September 28, 2016 - Issue 27

At the Soil Compaction Workshop at Agriculture and Agri-Food Canada’s centre in Portage la Prairie, Man., attendees learned the following…

1. The first pass over a field causes 80% of the compaction. Controlled traffic programs can help to minimize compaction over the entire field by keeping most of the field from getting even one pass with a set of tires.
 
2. Tire inflation levels affect compaction. To test proper inflation for the load, you should not be able to stick your finger underneath the tread.

3. Some soil compaction is needed to help pack seed close to moisture and nutrients to help get the seedling up and out of the ground, especially for canola.

Manitoba Agriculture soil fertility specialist John Heard shows how compaction affects yield in dry and wet soils.

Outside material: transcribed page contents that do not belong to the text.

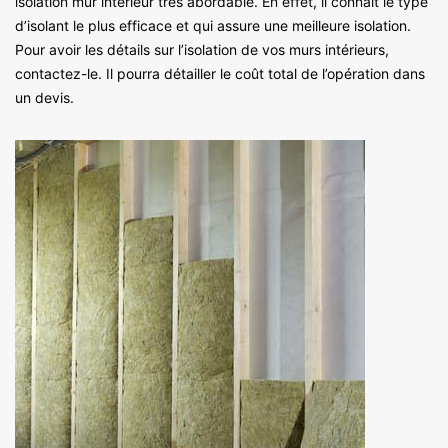
isolation mur intérieur très abordable. En effet, il connait le type
d’isolant le plus efficace et qui assure une meilleure isolation.
Pour avoir les détails sur l’isolation de vos murs intérieurs,
contactez-le. Il pourra détailler le coût total de l’opération dans
un devis.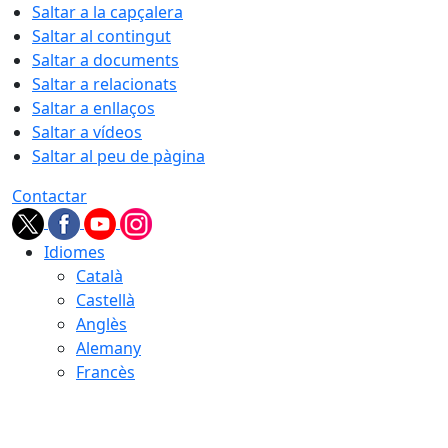
Saltar a la capçalera
Saltar al contingut
Saltar a documents
Saltar a relacionats
Saltar a enllaços
Saltar a vídeos
Saltar al peu de pàgina
Contactar
Idiomes
Català
Castellà
Anglès
Alemany
Francès
09.08.2026 | 10:10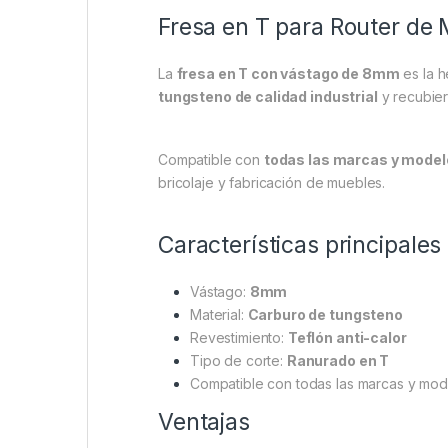
Fresa en T para Router de
La
fresa en T con vástago de 8mm
es la h
tungsteno de calidad industrial
y recubie
Compatible con
todas las marcas y model
bricolaje y fabricación de muebles.
Características principales
Vástago:
8mm
Material:
Carburo de tungsteno
Revestimiento:
Teflón anti-calor
Tipo de corte:
Ranurado en T
Compatible con todas las marcas y mod
Ventajas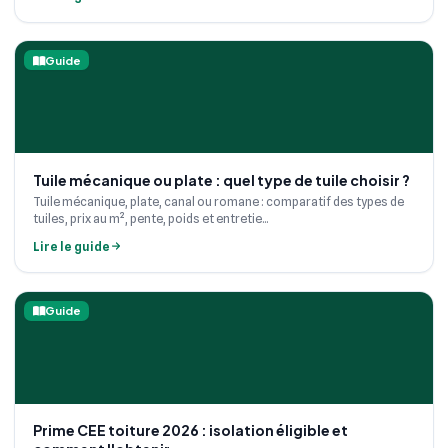
Guide
Tuile mécanique ou plate : quel type de tuile choisir ?
Tuile mécanique, plate, canal ou romane : comparatif des types de
tuiles, prix au m², pente, poids et entretie...
Lire le guide
Guide
Prime CEE toiture 2026 : isolation éligible et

Click image to enlarge.

Manitoba Agriculture soil fertility specialist John Heard shows how compaction affects yield in dry and wet soils. Click image to enlarge.

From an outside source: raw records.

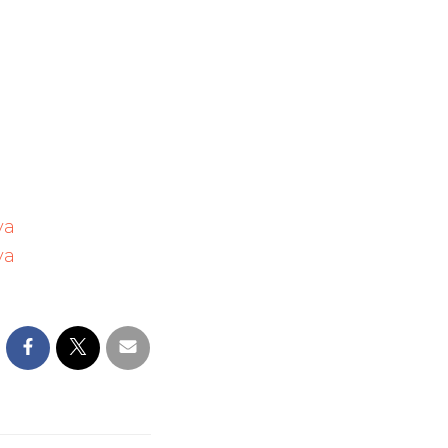
ya
ya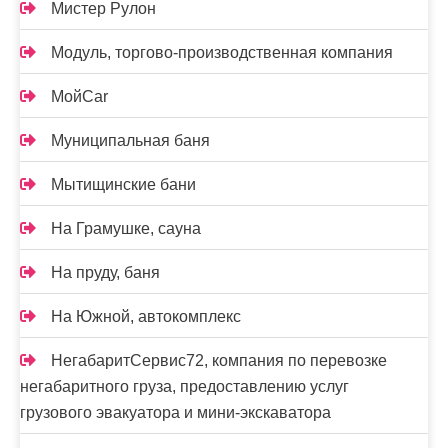
Мистер Рулон
Модуль, торгово-производственная компания
МойCar
Муниципальная баня
Мытищинские бани
На Грамушке, сауна
На пруду, баня
На Южной, автокомплекс
НегабаритСервис72, компания по перевозке
негабаритного груза, предоставлению услуг
грузового эвакуатора и мини-экскаватора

4. Remember “porosity”. This is the volume of soil voids that can be filled by water or air. Porosity varies depending on particle size and aggregation. Compaction is when you see a decrease in porosity. 

5. Contrary to many views, long-term forage stands tend to be the most compacted, says John Heard, who has observed this frequently. This is due to the repeated heavy traffic over the hayland during harvests.
 
6. Winter freezing does help reduce compaction in heavy clay soil, regardless of the type of tillage, as Ying Chen, researcher at the University of Manitoba, demonstrated. The freezing and drying of the soil breaks it apart; drying is a important step usually missed. Several freeze-thaw events are needed to break apart the soil properly, so subsurface compaction is rarely affected by “cryoturbation” because in our winters, soil tends to freeze once and thaw once per year. This means that drying and wetting play a stronger role, but for portions of the Prairies in a wet cycle, this drying/cracking is not happening. And wet soils are far more prone to compaction than dry soils.
 
7. Cover crops can come in all shapes and forms. When we think of a tillage radish crop, the main tap root helps to break up hardpan soil but it’s the tiny roots that do an excellent job of reaching deep down within the soil opening up channels and increasing the soil’s porosity. 
 
8. Subsoiling/ripping can help increase porosity and decrease compaction in a conventionally tilled cropping system…making subsoiled land approximately as compacted as zero tilled. Despite repeated research projects (6), there has yet to be shown a yield increase from deep ripping/subsoiling.

Studies show little to no yield benefit from subsoiling.

Studies show little to no yield benefit from subsoiling.